Department of National Defense (DND) Secretary Gilberto “Gibo” C. Teodoro has called on the private sector to devise “creative financing solutions” to help in funding the modernization of the Armed Forces of the Philippines (AFP) amid global geopolitical problems.
In his speech before the Management Association of the Philippines (MAP) general meeting on Wednesday, July 10, Teodoro emphasized the need to seek off-budget, non-traditional financing sources for modernization, avoiding the old BCDA (Bases Conversion and Development Authority) model that involved trading land for modernization.
“I ask your help for creative financing for us where we can spread out the terms of whatever financial arrangements we can make to limit the size of amortizations that the national government will make to make it more palatable,” said the DND chief.
Teodoro discussed the importance of securing resources to bolster the nation’s defense amid "geopolitical problems worldwide," such as the conflicts in Ukraine, the Red Sea, and the West Philippine Sea tensions, which “have affected the business cycles in the Philippines” and “caused some lack of confidence in the geopolitical stability of the region.”
“These are realities that we need to face, we need to address, as a country. Volatility is the only constant in geopolitics and the world will continue to be that way,” he noted.
“The only way we will be able to steel ourselves and to deal with it is to harden our own credible deterrent posture, which we are very busy doing,” he went on.
Under the new Comprehensive Archipelagic Defense Concept, he said, the Philippines “will project our defensive capabilities to secure not only the land base of the Philippines but its exclusive economic zone and other areas where we have jurisdiction.”
“We will project our strategic basing outwards to the baselines, which (are) the foundation of the measurement of our exclusive economic zone (EEZ), and try to protect these as best as we can from intrusion, and from illegal changing of narratives that these belong to anyone else but the Philippines,” said Teodoro.
Meanwhile, the Defense chief dismissed speculations implying that the rise in AFP's bilateral and multilateral training activities was geared towards war preparations or provoking conflict.
“No, that is not true. That is scaring our people. The truth is the Armed Forces of the Philippines has never trained to the level that it should train,” he said.
“It has never used or tested the equipment that it has bought in the level that will make you determine whether what you bought is effective for you or not.”

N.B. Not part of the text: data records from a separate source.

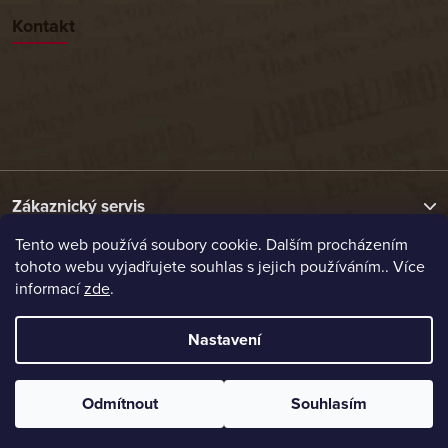
Kontakt
Zákaznický servis
Tento web používá soubory cookie. Dalším procházením
tohoto webu vyjadřujete souhlas s jejich používáním.. Více
Užitečné odkazy
informací
zde
.
Naše nabídka
Nastavení
Vytvořil Shoptet
Odmítnout
Souhlasím
Copyright 2026
Etrafika.cz
. Všechna práva vyhrazena.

Teodoro underscored the importance of the support of the private sector in the “quest” to develop a self-reliant defense posture “in order to deter – in order to prevent – those that would poach or appropriate the resources that rightly belong to future generations of Filipinos, not only us.”

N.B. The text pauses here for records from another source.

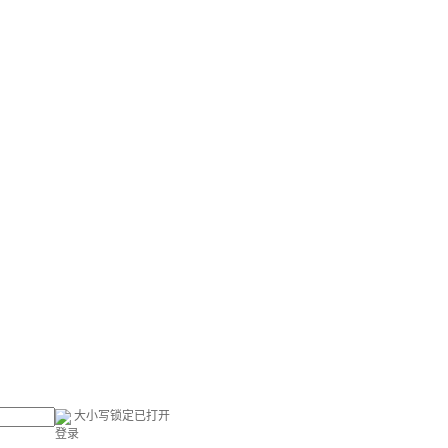
大小写锁定已打开
登录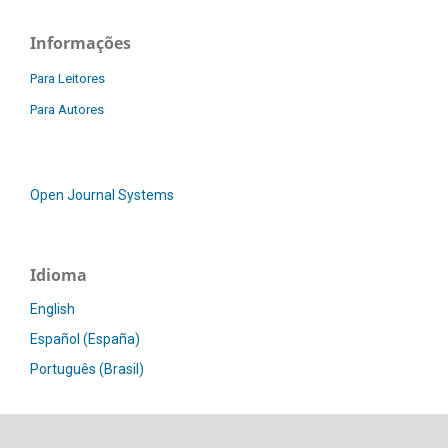
Informações
Para Leitores
Para Autores
Open Journal Systems
Idioma
English
Español (España)
Português (Brasil)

“We will need your support in the future because this is a continuing struggle for our territorial integrity, sovereignty, and sovereign rights amidst significant challenges to try not only to make our EEZ and other areas where we have jurisdiction smaller, to constrict it, but also weaken our resolve to stand up and resist attempts to change the narrative of what international law is and what belongs to the Filipinos,” he stated.